For the behavioral component of public stigma, on the other hand, we found that preferred social distance was relatively higher towards bereaved men than women. When interpreting this finding, however, its small absolute magnitude (ɳp2 = .01) and the characteristics of our sample need to be taken into account. In our sample, female participants formed the majority. It is possible that female participants felt more sympathy for female grievers and indicated a lower preferred social distance towards them because of social proximity. Additionally, previous research has also demonstrated that gender effects on preferred social distance towards a bereaved person may be qualified by both: the grief severity of the bereaved person  and the cause of death . Concerning grief severity, Kubitz et al.  found that in the case of non-pathological grief, participants were less willing to interact with men than women only if grief severity was high.
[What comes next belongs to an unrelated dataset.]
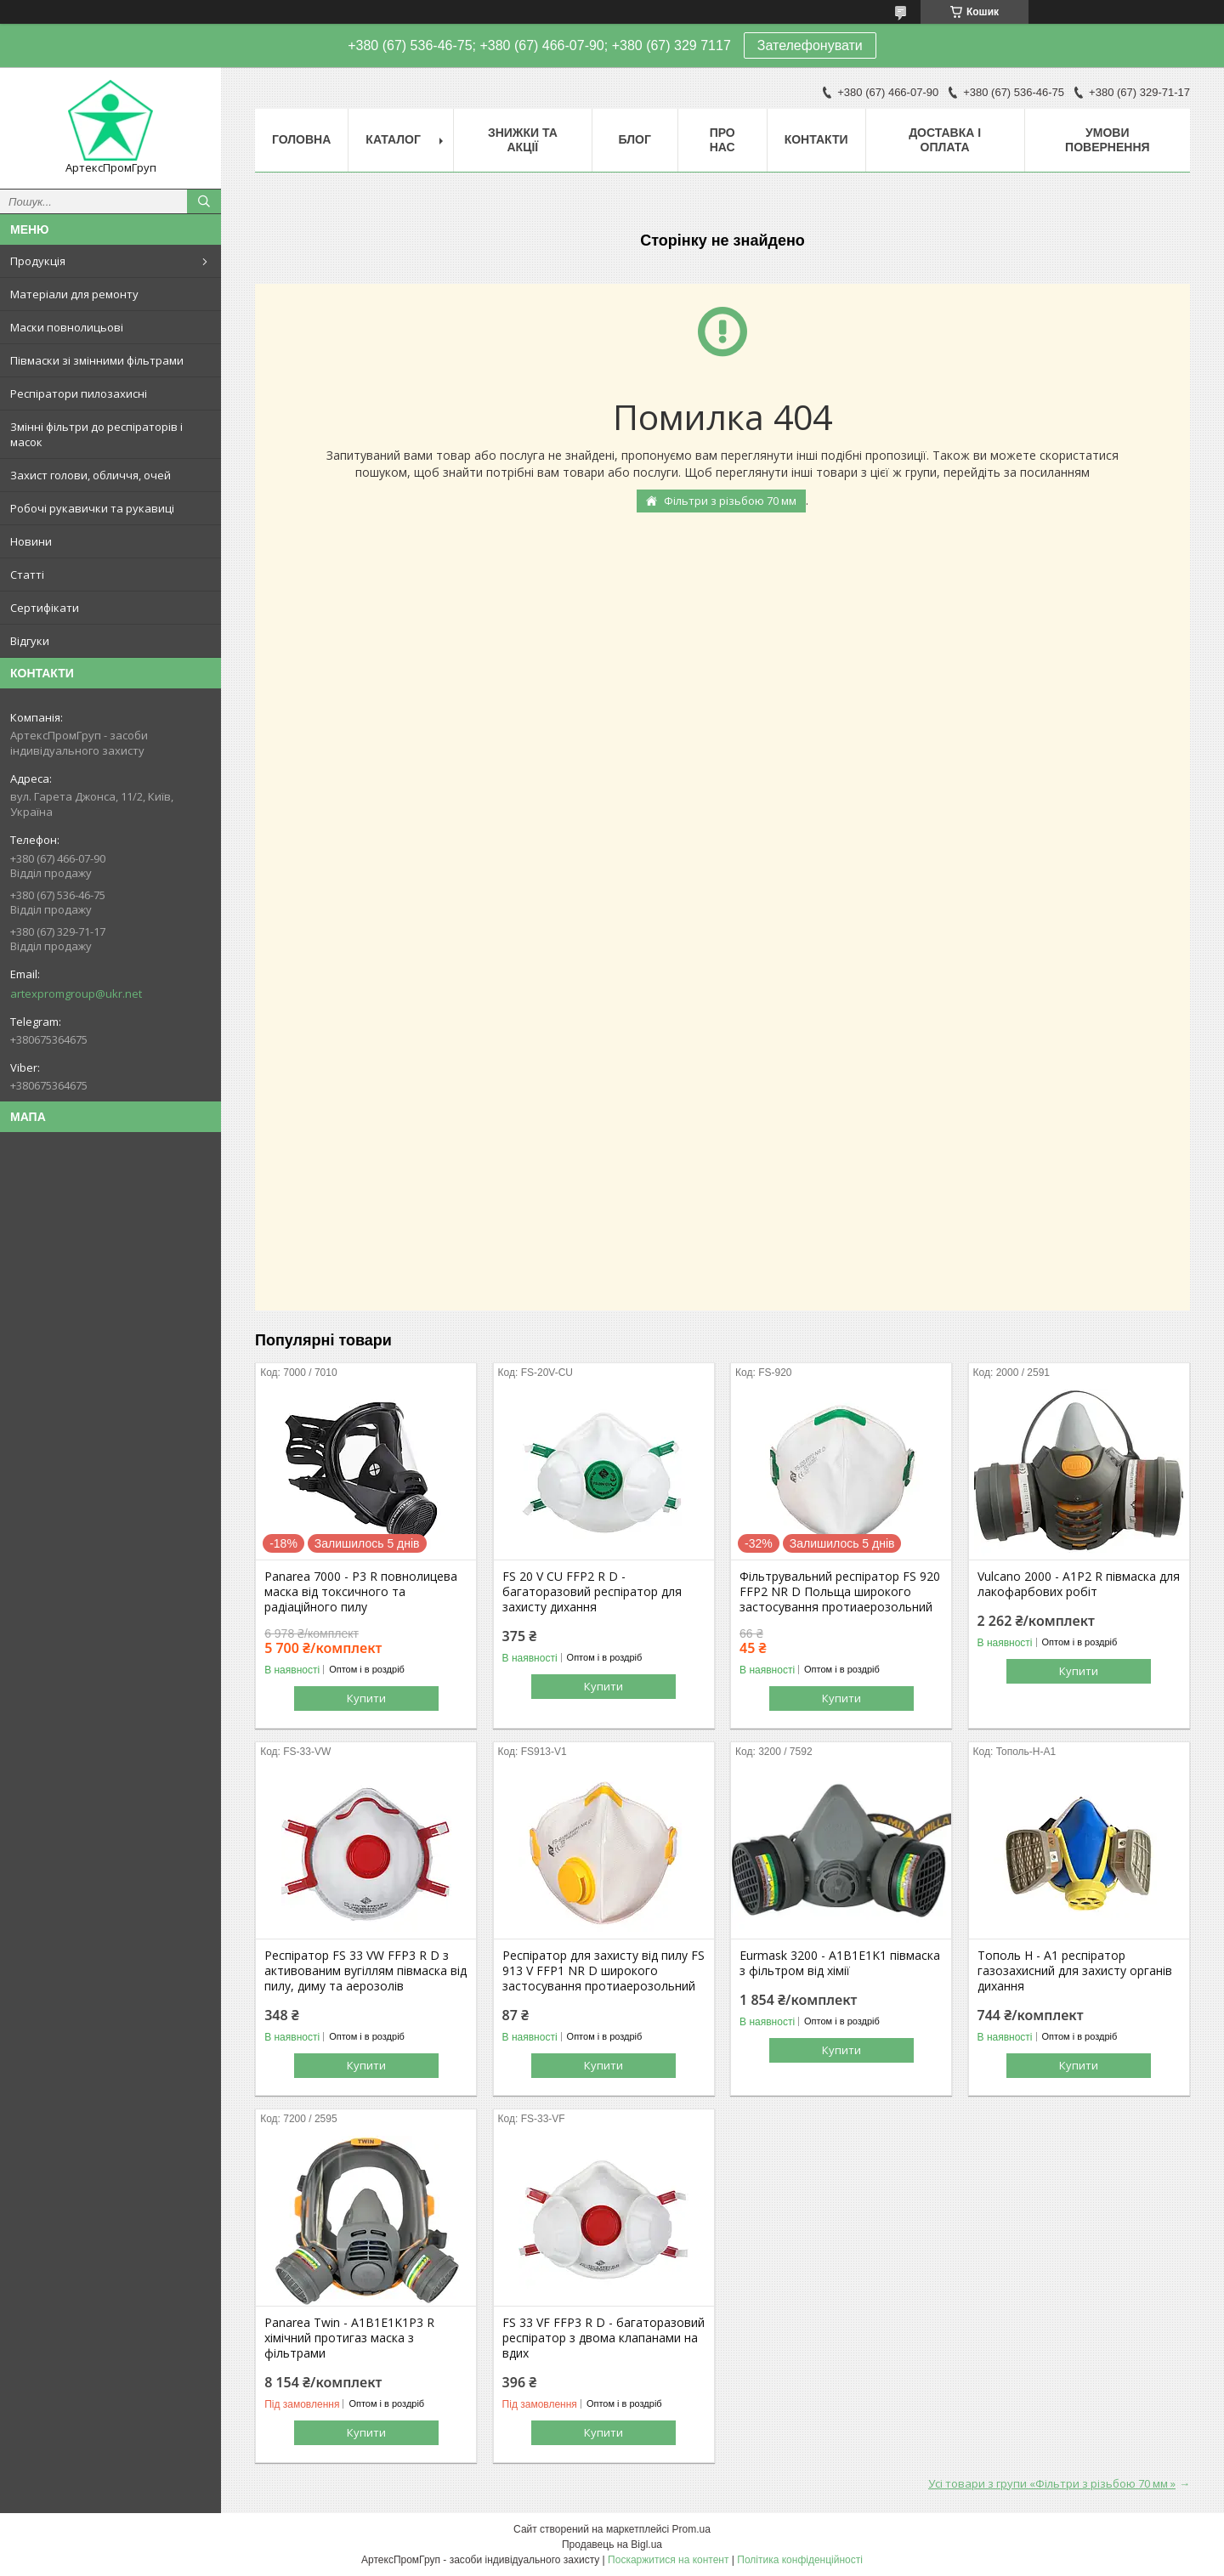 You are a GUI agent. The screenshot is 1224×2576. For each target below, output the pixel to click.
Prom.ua (691, 2529)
In contrast, in our study the effect of gender of the bereaved on preferred social distance was independent of the presence or absence of PGD symptoms and label. Differences both in the respective operationalization of social distance and in the age of the bereaved person described in the vignette (Kubitz et al. : early adulthood) may contribute to these contrasting findings. Concerning the role of cause of death, Penman et al.  reported that a vignette describing a male bereaved person elicited a stronger desire for social distance only when the death of the partner was caused by a sudden, natural cause; i.e. stroke. It could be that our findings align with this study, because stroke was uniformly the type of death in our vignettes.